MOTIFS :
Sur la demande d'arrêt de l'exécution provisoire
L'article 514-3 du code de procédure civile dispose que :
- en cas d'appel, le premier président peut être saisi afin d'arrêter l'exécution provisoire de la décision lorsqu'il existe un moyen sérieux d'annulation ou de réformation et que l'exécution risque d'entraîner des conséquences manifestement excessives,
- la demande de la partie qui a comparu en première instance sans faire valoir d'observations sur l'exécution provisoire n'est recevable que si, outre l'existence d'un moyen sérieux d'annulation ou de réformation, l'exécution provisoire risque d'entraîner des conséquences manifestement excessives qui se sont révélées postérieurement à la décision de première instance.
L'arrêt de l'exécution provisoire suppose donc, à la fois, un moyen sérieux d'annulation ou de réformation de la décision attaquée et un risque d'entraîner des conséquences manifestement excessives.
Ces exigences se cumulent et l'absence de l'une des conditions aboutit au rejet de la demande.
Sur le risque d'entraîner des conséquences manifestement excessives, il sera rappelé qu'aux termes de l'article 514-1 alinéa 3 du code de procédure civile, le juge des référés ne peut pas écarter l'exécution provisoire. Il ne peut donc être tiré de conséquence de l'absence d'observations à cet égard lesquelles auraient, en toute hypothèse, été privées du moindre effet.

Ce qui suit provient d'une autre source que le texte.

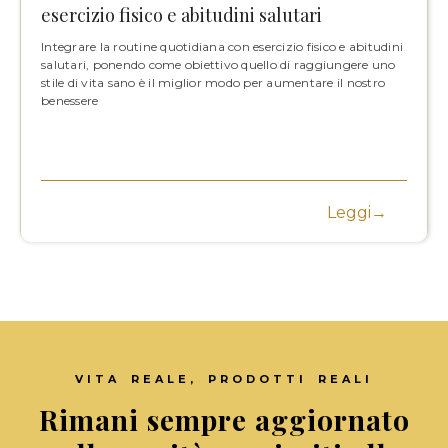
esercizio fisico e abitudini salutari
Integrare la routine quotidiana con esercizio fisico e abitudini
salutari, ponendo come obiettivo quello di raggiungere uno
stile di vita sano è il miglior modo per aumentare il nostro
benessere
Leggi→
VITA REALE, PRODOTTI REALI
Rimani sempre aggiornato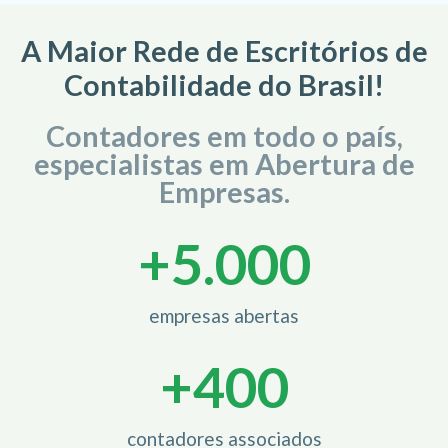
A Maior Rede de Escritórios de
Contabilidade do Brasil!
Contadores em todo o país,
especialistas em Abertura de
Empresas.
+
5.000
empresas abertas
+
400
contadores associados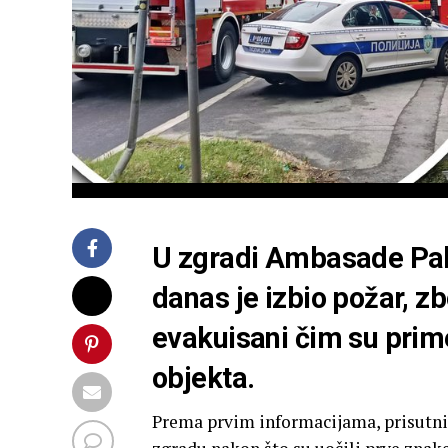
U zgradi Ambasade
Pa
danas je izbio požar, z
evakuisani čim su primet
objekta.
Prema prvim informacijama, prisutni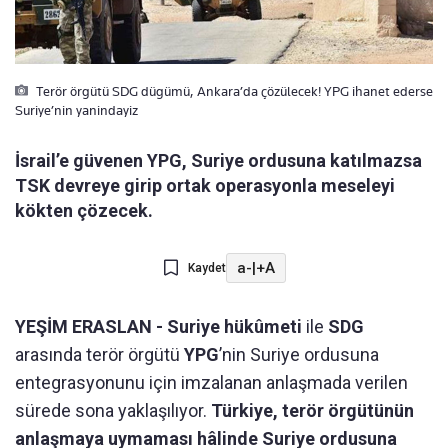
Terör örgütü SDG dügümü, Ankara’da çözülecek! YPG ihanet ederse
Suriye’nin yanindayiz
İsrail’e güvenen YPG, Suriye ordusuna katılmazsa
TSK devreye girip ortak operasyonla meseleyi
kökten çözecek.
a-
|
+A
Kaydet
YEŞİM ERASLAN - Suriye hükûmeti
ile
SDG
arasında terör örgütü
YPG
’nin Suriye ordusuna
entegrasyonunu için imzalanan anlaşmada verilen
sürede sona yaklaşılıyor.
Türkiye, terör örgütünün
anlaşmaya uymaması hâlinde Suriye ordusuna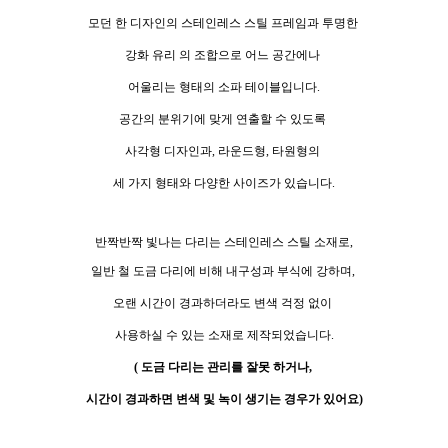
모던 한 디자인의 스테인레스 스틸 프레임과 투명한
강화 유리 의 조합으로 어
느 공간에나
어울리는 형태의 소파 테이블입니다.
공간의 분위기에 맞게 연출할 수 있도록
사각형 디자인과,
라운드형, 타원형의
세 가지 형태와 다양한 사이즈가 있습니다.
반짝반짝 빛나는 다리는 스테인레스 스틸 소재로,
일반 철 도금 다리에 비해 내구성과 부식에 강하며,
오랜 시간이 경과하더라도
변색 걱정 없이
사용하실 수 있는
소재로 제작되었습니다.
( 도금 다리는 관리를 잘못 하거나,
시간이 경과하면 변색 및 녹이 생기는 경우가 있어요)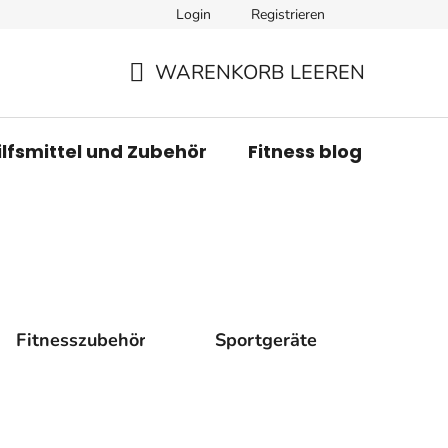
Login
Registrieren
WARENKORB LEEREN
WARENKORB
ilfsmittel und Zubehör
Fitness blog
Mar
Fitnesszubehör
Sportgeräte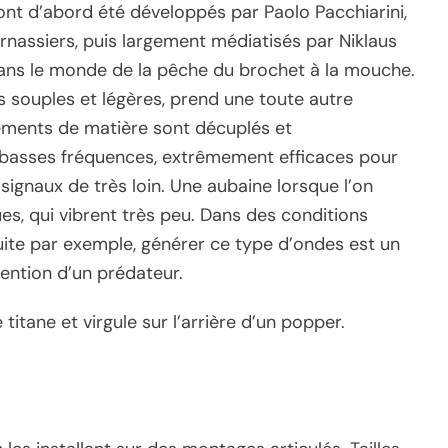
ont d’abord été développés par Paolo Pacchiarini,
arnassiers, puis largement médiatisés par Niklaus
dans le monde de la pêche du brochet à la mouche.
s souples et légères, prend une toute autre
cements de matière sont décuplés et
basses fréquences, extrêmement efficaces pour
signaux de très loin. Une aubaine lorsque l’on
es, qui vibrent très peu. Dans des conditions
duite par exemple, générer ce type d’ondes est un
tention d’un prédateur.
itane et virgule sur l’arrière d’un popper.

Il s'ensuit qu'en l'espèce, et contrairement à ce que soutient la commune du [Localité 1], les conséquences manifestement excessives invoquées n'ont pas à être révélées postérieurement à l'ordonnance déférée.
Les conséquences manifestement excessives sont retenues dès lors que l'exécution de la décision litigieuse risque de laisser, en cas d'infirmation, des traces d'une gravité telle qu'elle dépasse très largement les risques normaux attachés à toute exécution provisoire. La preuve en incombe à celui qui les invoque.
En l'espèce, la SARL LE P'TIT BOUGNAT expose que son expulsion du local commercial entraînerait une rupture dans son activité commerciale qui nuirait à la conservation de sa clientèle, indissociablement attachée au lieu, et au maintien des relations avec ses fournisseurs et partenaires. L'expulsion priverait en outre l'appel interjeté de toute portée utile.
Or, l'expulsion, qui est inhérente à la mise à exécution de la décision, ne caractérise pas en elle-même une conséquence manifestement excessive.
La SARL LE P'TIT BOUGNAT ne verse aucune pièce justifiant des démarches entreprises en vue de la recherche d'un nouveau local commercial. Hormis son journal des ventes couvrant la période du 31 décembre 2024 au 16 février 2026, elle ne produit aucun élément sur sa situation économique et financière actuelle. Elle n'apporte notamment aucune précision sur le nombre de contrats avec ses fournisseurs ou partenaires susceptibles d'être rompus, ni sur l'ampleur des pertes du chiffre d'affaires qu'elle redoute.
Dès lors, elle ne démontre pas que l'exécution provisoire de la décision attaquée lui causerait un préjudice d'une gravité telle qu'il excéderait les risques inhérents à toute exécution provisoire, ni qu'il en résulterait une situation irréversible en cas d'infirmation ultérieure.
Les exigences de l'article 514-3 du code de procédure civile étant cumulatives, l'absence de l'une des conditions aboutit au rejet de la demande. Par conséquent, la demande d'arrêt de l'exécution provisoire formulée par la SARL LE P'TIT BOUGNAT doit être rejetée.
Sur les frais irrépétibles et les dépens
Succombant, la SARL LE P'TIT BOUGNAT sera condamnée aux dépens.
L'équité commande de la condamner à payer la commune du [Localité 1] la somme de 1.000 € sur le fondement de l'article 700 du code de procédure civile.